Would this include artificial birth control? Abortion? Maintaining separate checking and savings accounts and investments? If your 12-year-old daughter is stricken with spinal meningitis, who takes time off from a lucrative job to care for her? Would you assume that, since your wife has more natural ability to care for and comfort the child, this responsibility should naturally fall on her?
What do birth control and abortion have to do with the Christian idea of freedom? And you know very well that I can no more answer the question concerning a sick child than you could. The decision has to be made between the husband and wife at the time.
I want to see everyone, men and women, able to make their choices free of coercion.
As do I… or did you miss that part of my response (179)? In particular, I would like to emphasize living free of state-coercion which seeks to impose an egalitarian society on human beings.
Nurturing is on a continuum, and so some men will be further up the line than some women. Also there may be other reasons why a couple decide that the guy will stay home eg his work is more easily done from home.

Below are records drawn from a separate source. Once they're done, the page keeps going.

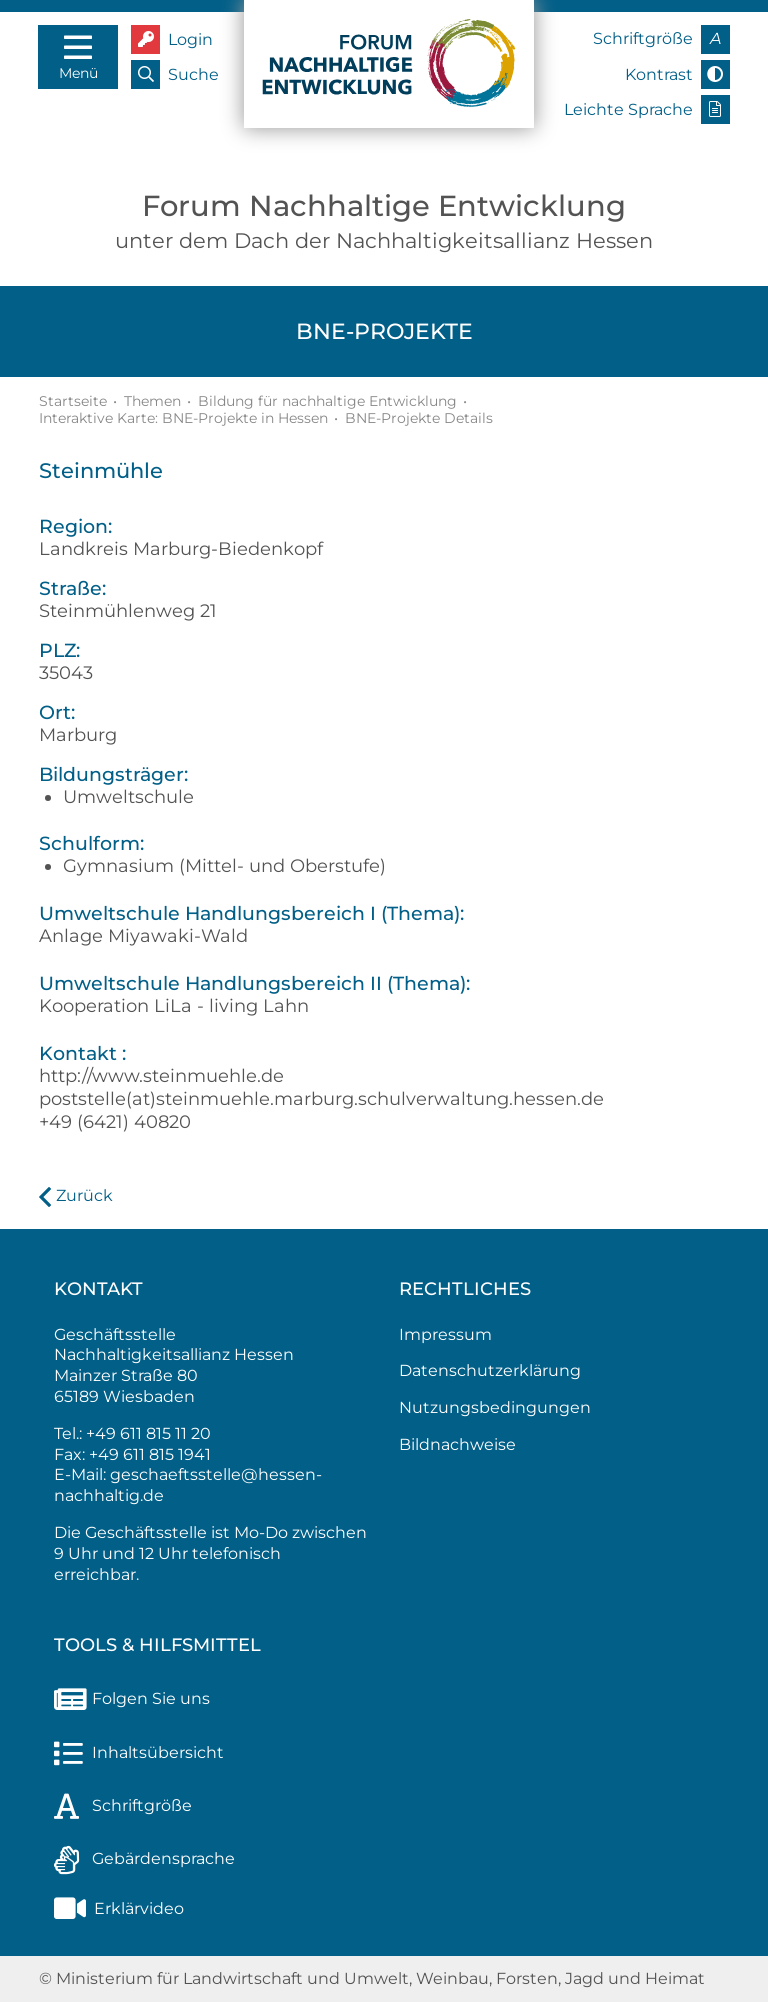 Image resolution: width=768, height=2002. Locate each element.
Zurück (84, 1195)
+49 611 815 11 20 (148, 1433)
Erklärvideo (119, 1908) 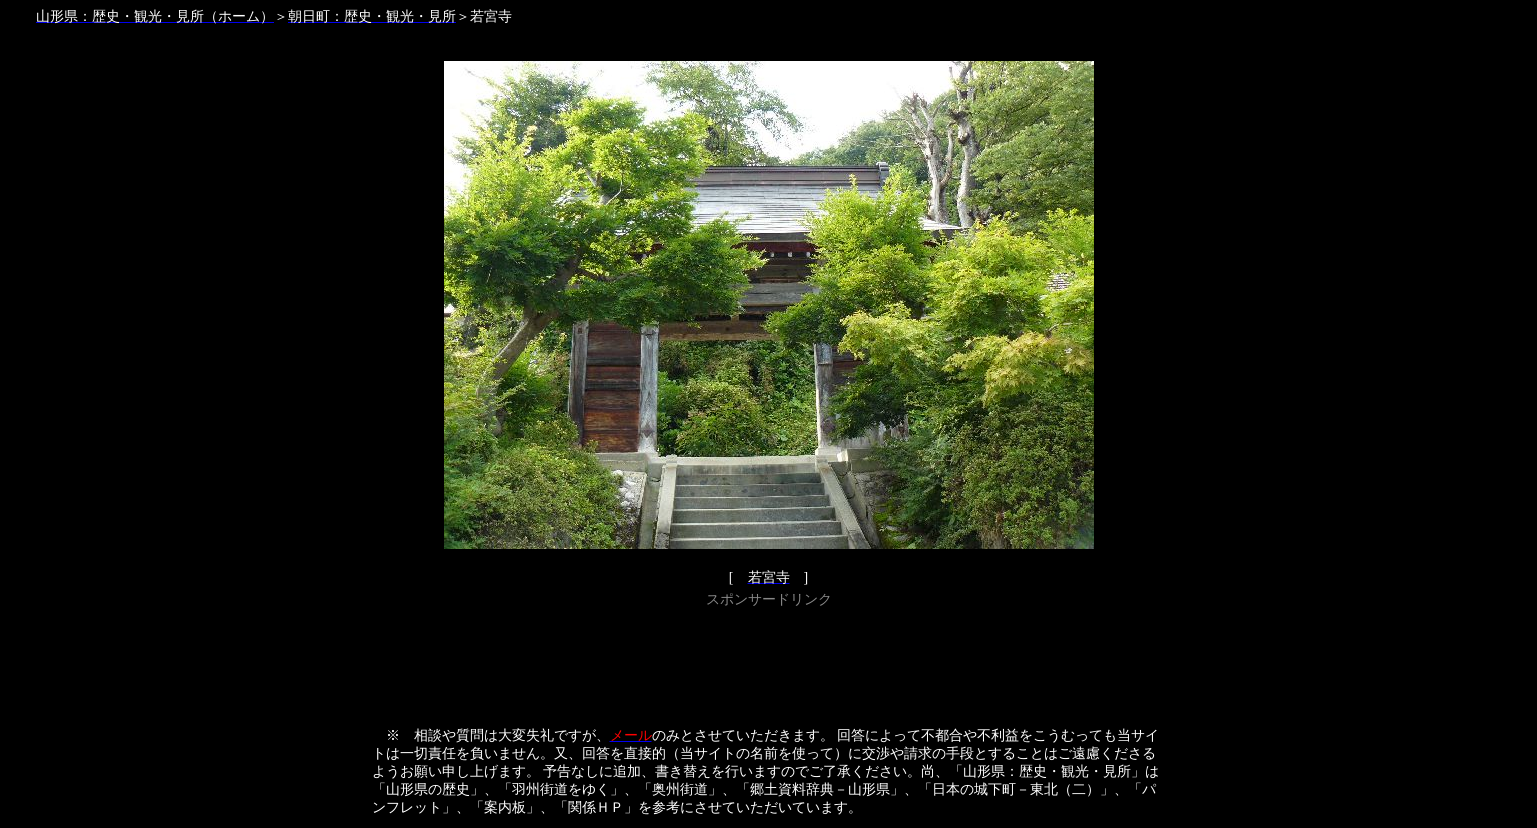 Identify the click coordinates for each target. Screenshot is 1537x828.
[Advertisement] (769, 658) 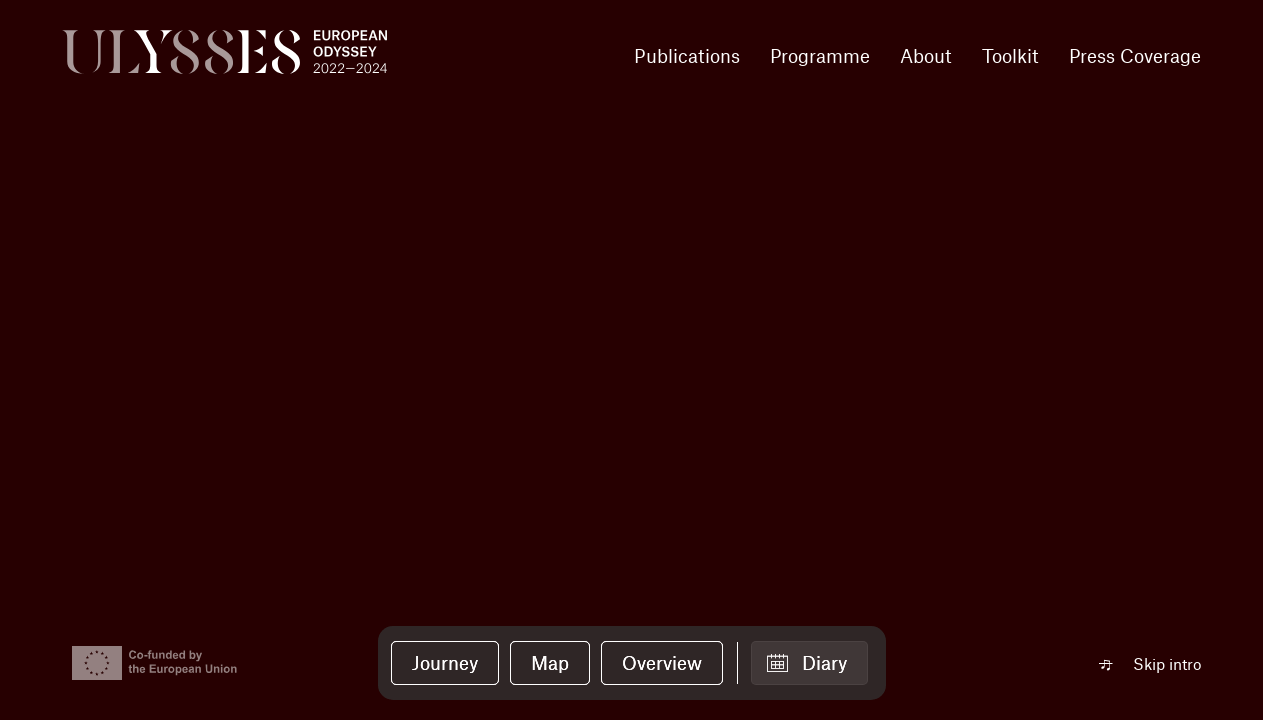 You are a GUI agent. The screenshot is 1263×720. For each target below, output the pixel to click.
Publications (687, 55)
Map (550, 662)
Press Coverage (1135, 55)
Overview (662, 662)
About (926, 55)
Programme (820, 55)
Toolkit (1010, 55)
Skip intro (1167, 663)
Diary (824, 662)
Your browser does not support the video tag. (631, 360)
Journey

Of course. Married couples must by nature be flexible. But because human beings are not fixed entities, one can only make decisions concerning “natural order” in a statistical sense, that is, what’s most common and intuitive. Thus, when I talk about “women being more nuturing to children,” you can deny that by drawing up exceptions, but I’m not speaking of “rules” but rather “strong tendencies.”
And that’s my main problem with feminist thought. I see such “strong tendencies” as leading to harmony between the sexes, whereas I think feminists would tend to argue that such tendencies are actually rules imposed by males to dominate women which lead to disharmony between the sexes, things which must be conciously removed from human relations. How can such thinking not lead to perpetual conflict?
Yes, relationships and behaviours based on freedom, respect and people being able to be who they really are. No, in the sense that there is a blueprint for men and a blueprnt for women, to which they must conform.
What men and women have in common is much greater than what is different. No they are not intrerchangeable in the same way as individuals are not interchangeable.
I’m not sure you understood my question before. The idea of a “natural order” concerning relations between men and women isn’t analogous to a “blueprint.” Rather, it is men and women living in harmony with one another by admitting their weaknesses and contributing their strengths. What feminism seems to do is say “yes, there are strengths” while saying “no, there are no weaknesses, just strengths.”
And concerning “more in common than not”, “two
halves of the same whole,” makes a lot more sense to me. Otherwise, men and women are mostly self-sufficient as individuals, which in my experience is not true and doesn’t resonate very well with the Christian idea of the whole person.
I have another couple of questions for the posters here. Is a man that is not receptive to feminist ideas about human society a threat to women’s freedom and safety? Do traditional ideas about the relations between men and women inevitably lead to discrimination and a taking away of women’s rights as human beings?